Il s’agissait, explique Anne-Marie Coursimault dans La République du Centre du 1er juillet, pour le municipal M. Loyal de l’agenda 21 de la Ville d’Orléans « d’expliquer que les
associations n’ont pas réponse à tout » (sic). Au nom de quoi elles ont été sciemment exclues de toute la procédure de constitution des comités de mobilisation et d’animation des
conseils de quartier (CMA). Serge Grouard, a une explication toute simple : le forum citoyen misait sur « une démocratie participative » et non « représentative ».

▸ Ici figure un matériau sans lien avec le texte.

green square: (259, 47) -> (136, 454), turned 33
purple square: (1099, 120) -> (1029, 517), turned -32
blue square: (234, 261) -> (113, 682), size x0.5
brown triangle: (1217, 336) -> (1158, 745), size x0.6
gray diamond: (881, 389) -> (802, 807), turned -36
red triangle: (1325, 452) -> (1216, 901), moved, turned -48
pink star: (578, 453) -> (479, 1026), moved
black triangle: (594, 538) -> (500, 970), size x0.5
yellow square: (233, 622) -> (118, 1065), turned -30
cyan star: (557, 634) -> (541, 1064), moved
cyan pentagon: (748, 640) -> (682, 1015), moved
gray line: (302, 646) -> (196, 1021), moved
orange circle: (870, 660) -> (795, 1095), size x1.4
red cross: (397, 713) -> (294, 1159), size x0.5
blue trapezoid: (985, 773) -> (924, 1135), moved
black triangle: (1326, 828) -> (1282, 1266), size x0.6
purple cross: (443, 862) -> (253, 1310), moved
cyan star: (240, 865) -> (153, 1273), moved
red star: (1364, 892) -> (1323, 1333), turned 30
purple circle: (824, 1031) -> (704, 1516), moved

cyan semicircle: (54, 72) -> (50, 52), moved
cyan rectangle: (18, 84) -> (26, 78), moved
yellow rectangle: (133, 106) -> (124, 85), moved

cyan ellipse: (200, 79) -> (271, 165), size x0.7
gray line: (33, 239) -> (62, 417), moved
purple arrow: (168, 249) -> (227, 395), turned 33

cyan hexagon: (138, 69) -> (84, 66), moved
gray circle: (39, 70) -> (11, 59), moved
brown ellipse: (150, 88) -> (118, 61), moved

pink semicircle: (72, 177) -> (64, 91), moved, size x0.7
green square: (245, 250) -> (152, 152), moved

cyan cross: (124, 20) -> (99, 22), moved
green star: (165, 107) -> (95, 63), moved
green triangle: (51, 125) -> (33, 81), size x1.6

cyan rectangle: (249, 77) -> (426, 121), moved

Cette conception prétendument intégrale de la démocratie a un avantage pour la droite orléanaise : elle dilue le pouvoir des citoyens qui, considérés individuellement, sont moins forts que
rassemblés et organisés. Diviser pour régner. En outre, elle peut rapidement tourner à la démagogie, voire au poujadisme : « Je vous ai écoutés puisque tout le monde a eu la parole
».
Crainte culturelle. En matière d’indifférence, voire de négation, à
l’égard des corps intermédiaires, le député-maire d’Orléans est un récidiviste. Il a déjà fait le coup, notamment, avec les associations de parents d’élèves. Pour Serge Grouard, qui manifeste une
crainte culturelle à l’égard du milieu associatif, une bonne association et une association qui ne conteste pas.
Au-delà de ce déni de démocratie, cette manière d’agir nie totalement l’expertise associative (comme on a pu le voir avec le Collectif pour la seconde ligne de tram) : des citoyens qui s’organisent et
réfléchissent ensemble – plutôt que de ne parler qu’en leur nom propre – sont plus pertinents et plus intelligents. C’est cela qui doit faire peur à Serge Grouard.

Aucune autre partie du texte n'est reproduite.